Goal of the exercise
Write out exactly the lines running from the one that contains "Image attached. Highlight" through the end of the material.

Data listing

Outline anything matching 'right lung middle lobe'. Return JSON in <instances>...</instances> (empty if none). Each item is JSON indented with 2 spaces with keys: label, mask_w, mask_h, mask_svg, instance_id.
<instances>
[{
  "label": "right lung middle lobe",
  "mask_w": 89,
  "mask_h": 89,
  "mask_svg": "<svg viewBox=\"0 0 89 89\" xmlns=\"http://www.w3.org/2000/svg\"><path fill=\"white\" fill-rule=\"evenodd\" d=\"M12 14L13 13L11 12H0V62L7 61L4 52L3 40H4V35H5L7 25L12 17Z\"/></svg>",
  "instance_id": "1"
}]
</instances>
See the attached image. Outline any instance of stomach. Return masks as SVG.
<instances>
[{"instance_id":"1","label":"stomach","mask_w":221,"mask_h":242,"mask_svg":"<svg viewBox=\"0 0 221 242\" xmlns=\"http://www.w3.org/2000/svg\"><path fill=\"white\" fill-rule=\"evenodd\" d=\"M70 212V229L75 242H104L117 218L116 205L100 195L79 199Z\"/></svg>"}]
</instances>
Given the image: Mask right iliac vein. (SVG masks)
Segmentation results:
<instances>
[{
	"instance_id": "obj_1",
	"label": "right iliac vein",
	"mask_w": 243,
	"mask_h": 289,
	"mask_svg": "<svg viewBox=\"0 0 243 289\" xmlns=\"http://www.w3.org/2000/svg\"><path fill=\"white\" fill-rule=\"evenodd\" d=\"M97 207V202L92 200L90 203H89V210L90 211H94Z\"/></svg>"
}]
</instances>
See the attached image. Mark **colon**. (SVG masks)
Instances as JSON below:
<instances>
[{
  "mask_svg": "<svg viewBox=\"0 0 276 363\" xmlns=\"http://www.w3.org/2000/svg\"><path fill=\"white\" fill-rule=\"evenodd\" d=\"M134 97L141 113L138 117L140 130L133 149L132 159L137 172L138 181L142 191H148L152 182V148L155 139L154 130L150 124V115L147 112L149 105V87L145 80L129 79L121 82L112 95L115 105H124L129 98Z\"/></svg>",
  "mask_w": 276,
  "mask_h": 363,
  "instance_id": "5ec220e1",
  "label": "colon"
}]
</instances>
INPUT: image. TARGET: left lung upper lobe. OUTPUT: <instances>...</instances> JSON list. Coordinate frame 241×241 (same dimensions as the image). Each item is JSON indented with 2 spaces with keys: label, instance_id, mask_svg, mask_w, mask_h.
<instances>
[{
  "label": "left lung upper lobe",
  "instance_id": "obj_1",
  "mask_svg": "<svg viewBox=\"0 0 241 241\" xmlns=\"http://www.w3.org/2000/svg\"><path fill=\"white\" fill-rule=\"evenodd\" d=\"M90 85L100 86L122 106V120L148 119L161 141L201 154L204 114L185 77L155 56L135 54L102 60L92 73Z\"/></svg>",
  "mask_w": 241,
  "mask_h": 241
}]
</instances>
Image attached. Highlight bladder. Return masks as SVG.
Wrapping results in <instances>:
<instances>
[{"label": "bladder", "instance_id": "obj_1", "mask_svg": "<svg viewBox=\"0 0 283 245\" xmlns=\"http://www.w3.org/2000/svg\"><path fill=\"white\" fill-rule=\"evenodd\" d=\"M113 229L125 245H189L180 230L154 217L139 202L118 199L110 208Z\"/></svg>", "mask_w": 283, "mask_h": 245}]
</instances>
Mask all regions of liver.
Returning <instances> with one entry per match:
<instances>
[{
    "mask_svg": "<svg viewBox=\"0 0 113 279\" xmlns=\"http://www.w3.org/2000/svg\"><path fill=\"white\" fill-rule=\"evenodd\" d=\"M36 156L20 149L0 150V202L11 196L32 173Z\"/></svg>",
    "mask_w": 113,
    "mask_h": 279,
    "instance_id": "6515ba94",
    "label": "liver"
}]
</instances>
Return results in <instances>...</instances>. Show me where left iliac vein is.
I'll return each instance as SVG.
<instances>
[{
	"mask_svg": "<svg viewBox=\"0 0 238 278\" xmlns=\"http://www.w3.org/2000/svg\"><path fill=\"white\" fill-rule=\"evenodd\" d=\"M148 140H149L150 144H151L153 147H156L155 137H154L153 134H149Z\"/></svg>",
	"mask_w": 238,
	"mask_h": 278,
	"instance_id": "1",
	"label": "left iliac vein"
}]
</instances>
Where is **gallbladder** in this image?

Expected output
Image attached. Highlight bladder. Return masks as SVG.
Wrapping results in <instances>:
<instances>
[{"label": "bladder", "instance_id": "obj_1", "mask_svg": "<svg viewBox=\"0 0 283 245\" xmlns=\"http://www.w3.org/2000/svg\"><path fill=\"white\" fill-rule=\"evenodd\" d=\"M113 229L125 245H189L180 230L154 217L139 202L118 199L110 208Z\"/></svg>", "mask_w": 283, "mask_h": 245}]
</instances>
Mask all regions of liver.
Returning <instances> with one entry per match:
<instances>
[{
    "mask_svg": "<svg viewBox=\"0 0 113 279\" xmlns=\"http://www.w3.org/2000/svg\"><path fill=\"white\" fill-rule=\"evenodd\" d=\"M36 156L20 149L0 150V202L11 196L32 173Z\"/></svg>",
    "mask_w": 113,
    "mask_h": 279,
    "instance_id": "6515ba94",
    "label": "liver"
}]
</instances>
Return results in <instances>...</instances>. Show me where left iliac vein is.
I'll return each instance as SVG.
<instances>
[{
	"mask_svg": "<svg viewBox=\"0 0 238 278\" xmlns=\"http://www.w3.org/2000/svg\"><path fill=\"white\" fill-rule=\"evenodd\" d=\"M148 140H149L150 144H151L153 147H156L155 137H154L153 134H149Z\"/></svg>",
	"mask_w": 238,
	"mask_h": 278,
	"instance_id": "1",
	"label": "left iliac vein"
}]
</instances>
Where is **gallbladder** in this image?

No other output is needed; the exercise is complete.